From the line containing "Mijnstreek (Geleen, Sittard) en Schinveld." down to the line containing "Inscríbete en nuestra newsletter", copy out the entries below exactly, both lines included, and nothing else; pictures do not belong in the copy.

[Given data]
....
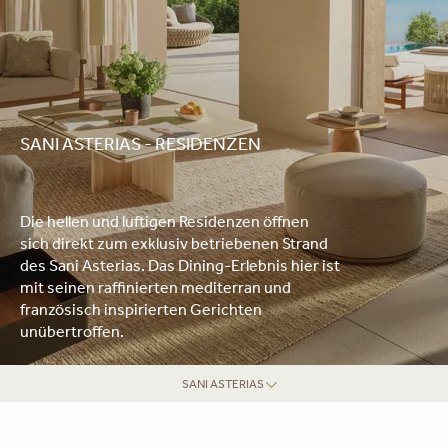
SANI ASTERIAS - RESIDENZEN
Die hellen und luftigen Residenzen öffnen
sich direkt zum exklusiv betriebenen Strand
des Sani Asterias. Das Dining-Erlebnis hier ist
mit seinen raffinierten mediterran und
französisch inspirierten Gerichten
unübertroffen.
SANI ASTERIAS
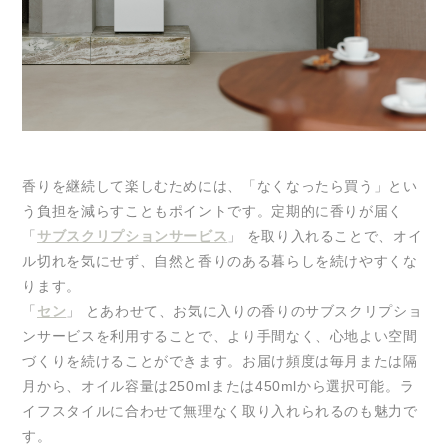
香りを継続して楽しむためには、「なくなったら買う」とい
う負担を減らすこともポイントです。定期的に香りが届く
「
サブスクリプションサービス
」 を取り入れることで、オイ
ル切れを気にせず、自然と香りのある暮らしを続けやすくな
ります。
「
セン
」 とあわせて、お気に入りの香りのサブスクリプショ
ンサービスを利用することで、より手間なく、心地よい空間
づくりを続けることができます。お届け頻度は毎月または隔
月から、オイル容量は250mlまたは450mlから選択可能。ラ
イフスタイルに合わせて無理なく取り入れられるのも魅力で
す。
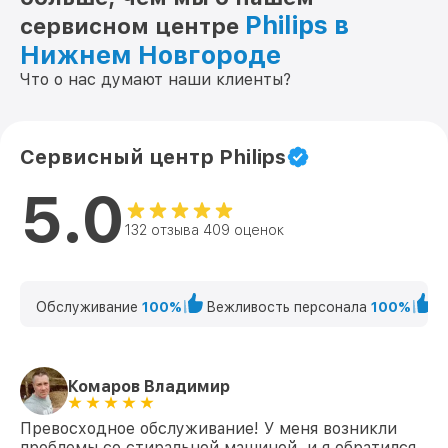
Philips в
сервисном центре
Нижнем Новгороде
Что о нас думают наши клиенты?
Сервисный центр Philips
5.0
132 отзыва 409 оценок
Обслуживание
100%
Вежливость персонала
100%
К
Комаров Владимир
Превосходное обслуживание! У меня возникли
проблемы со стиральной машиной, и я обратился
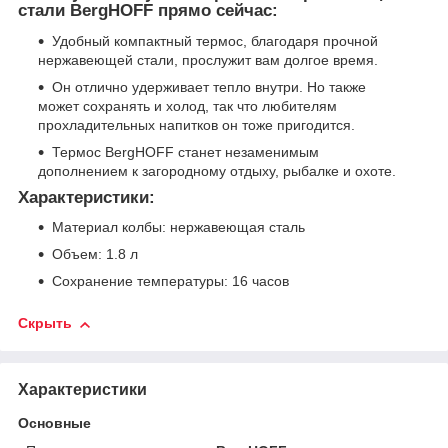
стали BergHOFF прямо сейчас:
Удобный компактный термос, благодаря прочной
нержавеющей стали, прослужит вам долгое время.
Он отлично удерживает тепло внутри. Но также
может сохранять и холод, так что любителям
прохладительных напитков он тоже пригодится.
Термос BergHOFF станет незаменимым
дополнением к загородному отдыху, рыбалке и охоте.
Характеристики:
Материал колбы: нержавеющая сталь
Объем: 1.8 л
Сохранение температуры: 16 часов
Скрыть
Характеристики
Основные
....
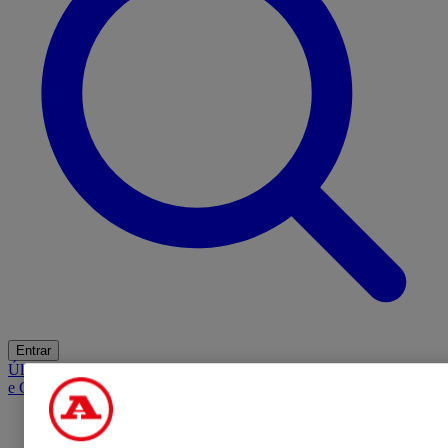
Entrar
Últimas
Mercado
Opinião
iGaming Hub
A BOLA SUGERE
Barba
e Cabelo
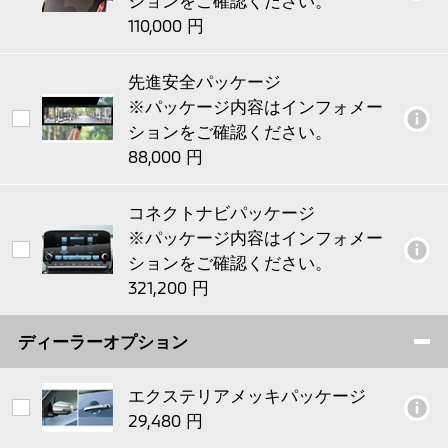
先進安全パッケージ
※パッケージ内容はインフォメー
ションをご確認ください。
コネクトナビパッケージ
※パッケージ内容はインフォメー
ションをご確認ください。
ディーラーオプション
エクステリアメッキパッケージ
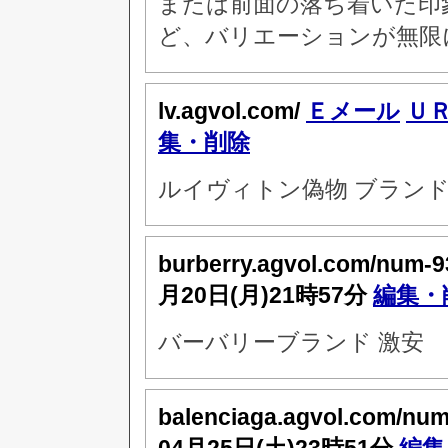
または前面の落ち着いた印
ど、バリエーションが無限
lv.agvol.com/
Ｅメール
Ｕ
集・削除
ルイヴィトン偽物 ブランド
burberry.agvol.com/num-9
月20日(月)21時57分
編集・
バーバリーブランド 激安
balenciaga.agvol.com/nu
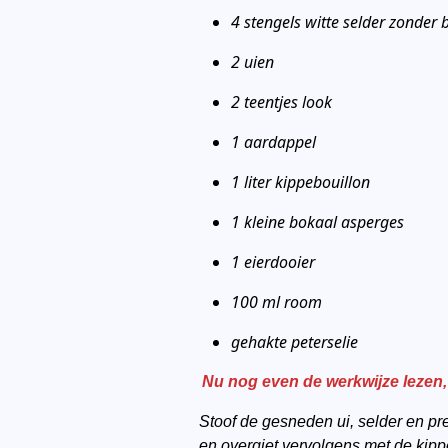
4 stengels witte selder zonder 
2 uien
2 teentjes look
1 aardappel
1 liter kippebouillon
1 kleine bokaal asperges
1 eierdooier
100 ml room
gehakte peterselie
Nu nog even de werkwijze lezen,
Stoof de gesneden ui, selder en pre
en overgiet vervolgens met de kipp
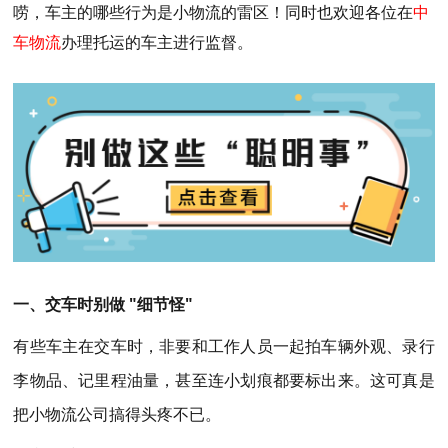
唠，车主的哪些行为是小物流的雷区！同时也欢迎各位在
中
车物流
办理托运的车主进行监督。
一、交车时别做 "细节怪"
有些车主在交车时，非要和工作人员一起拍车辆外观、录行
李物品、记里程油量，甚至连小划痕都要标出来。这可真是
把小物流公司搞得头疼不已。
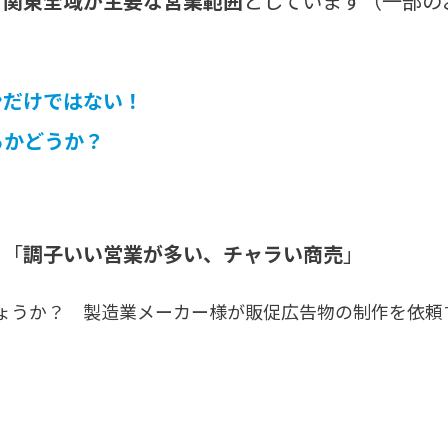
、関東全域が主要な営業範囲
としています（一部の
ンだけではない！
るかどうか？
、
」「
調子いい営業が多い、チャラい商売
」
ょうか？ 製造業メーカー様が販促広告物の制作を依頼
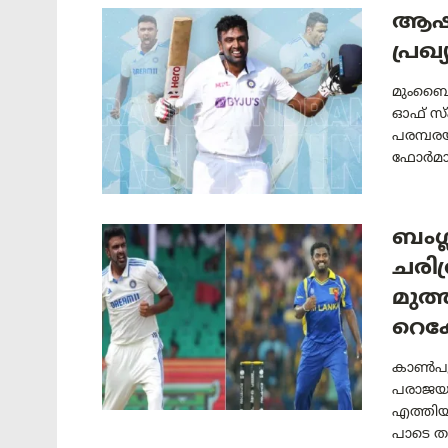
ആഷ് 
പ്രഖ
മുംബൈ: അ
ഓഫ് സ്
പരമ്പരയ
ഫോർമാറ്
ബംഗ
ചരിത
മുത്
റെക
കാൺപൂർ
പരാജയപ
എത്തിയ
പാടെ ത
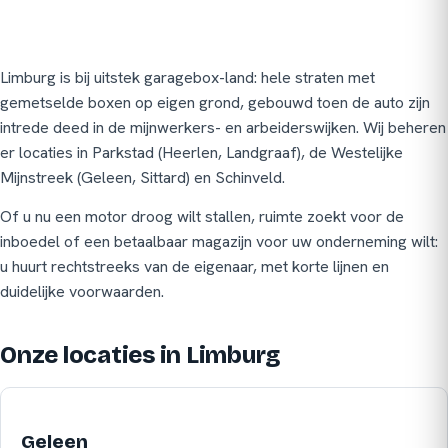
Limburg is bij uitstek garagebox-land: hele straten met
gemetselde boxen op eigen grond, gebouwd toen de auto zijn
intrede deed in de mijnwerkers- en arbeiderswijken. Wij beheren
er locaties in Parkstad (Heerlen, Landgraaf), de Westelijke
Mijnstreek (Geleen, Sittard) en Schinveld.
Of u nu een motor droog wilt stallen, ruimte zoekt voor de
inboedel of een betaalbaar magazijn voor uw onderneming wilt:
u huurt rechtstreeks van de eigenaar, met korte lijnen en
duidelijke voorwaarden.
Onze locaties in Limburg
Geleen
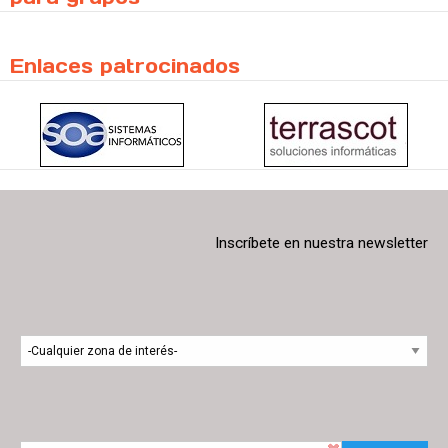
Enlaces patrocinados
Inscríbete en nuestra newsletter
....
[Result of the task]
Mijnstreek (Geleen, Sittard) en Schinveld.
Of u nu een motor droog wilt stallen, ruimte zoekt voor de
inboedel of een betaalbaar magazijn voor uw onderneming wilt:
u huurt rechtstreeks van de eigenaar, met korte lijnen en
duidelijke voorwaarden.
Onze locaties in Limburg
Geleen
Enlaces patrocinados
Inscríbete en nuestra newsletter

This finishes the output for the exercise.